The Commissioner makes several arguments in addition to those found in the ALJ's explanation for the RFC assessment. In evaluating whether substantial evidence supports the ALJ's decision, the undersigned has limited review to the rationale provided by the ALJ to support his decision. See Robinson ex rel. M.R. v. Commissioner of Social Sec., C/A No. 0:07-3521-GRA, 2009 WL 708267, at *12 (D.S.C. Mar. 12, 2009) (“[T]he principles of agency law limit this Court's ability to affirm based on post hoc rationalizations by the Commissioner's lawyers. ‘[R]egardless [of] whether there is enough evidence in the record to support the ALJ's decision, principles of administrative law require the ALJ to rationally articulate the grounds for [his] decision and confine our review to the reasons supplied by the ALJ.'”) (quoting Steele v. Barnhart, 290 F.3d 936, 941 (7th Cir. 2002)); see also Arakas, 983 F.3d at 109 (rejecting the Commissioner's effort to frame the ALJ's statement as an attempt to resolve an alleged inconsistency as “a meritless post-hoc justification”); Radford v. Colvin, 734 F.3d 288, 294 (4th Cir. 2013) (rejecting the Commissioner's attempt to justify the ALJ's denial of disability benefits as a post-hoc rationalization).

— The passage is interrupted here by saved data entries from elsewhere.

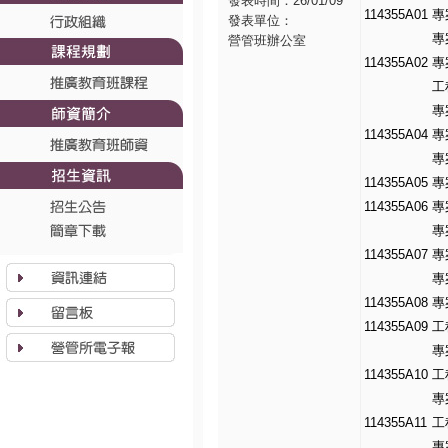
發表時間：26/01/09
114355A01
專
發表單位：
專
營管班辦公室
114355A02
專
工
專
114355A04
專
專
114355A05
專
114355A06
專
專
114355A07
專
專
114355A08
專
114355A09
工
專
114355A10
工
專
114355A11
工
專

The ALJ found fibromyalgia to be among Plaintiff's severe impairments. Tr. at 15. He noted that since the prior ALJ's decision, “the submission of additional medical evidence supports new[] impairments of fibromyalgia and neuropathy.” Id. He determined Plaintiff's medically-determinable impairments, including fibromyalgia, “could reasonably be expected to cause the alleged symptoms,” but he considered her “statements concerning the intensity, persistence, and limiting effects” of her symptoms “not entirely consistent with the medical evidence and other evidence in the record.” Tr. at 20.

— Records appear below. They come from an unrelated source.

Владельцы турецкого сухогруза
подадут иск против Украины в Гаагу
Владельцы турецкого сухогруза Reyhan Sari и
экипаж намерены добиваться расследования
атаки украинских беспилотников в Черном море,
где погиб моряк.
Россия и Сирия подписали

The ALJ wrote: “I have considered SSR 12-2p regarding fibromyalgia and it has been considered in conjunction with the claimant's overall functioning below, including the effects of pain and fatigue that are often associated with fibromyalgia.” Tr. at 21. “[A]bsent evidence to the contrary,” the Fourth Circuit has directed district courts to accept an ALJ's statement that he has considered a matter. Reid v. Commissioner of Social Sec., 769 F.3d 861, 865 (4th Cir. 2014) (citing Hackett v. Barnhart, 395 F.3d 1168, 1173 (10th Cir. 2005) (“[O]ur general practice, which we see no reason to depart from here, is to take a lower tribunal at its word when it declares that it has considered a matter.”)).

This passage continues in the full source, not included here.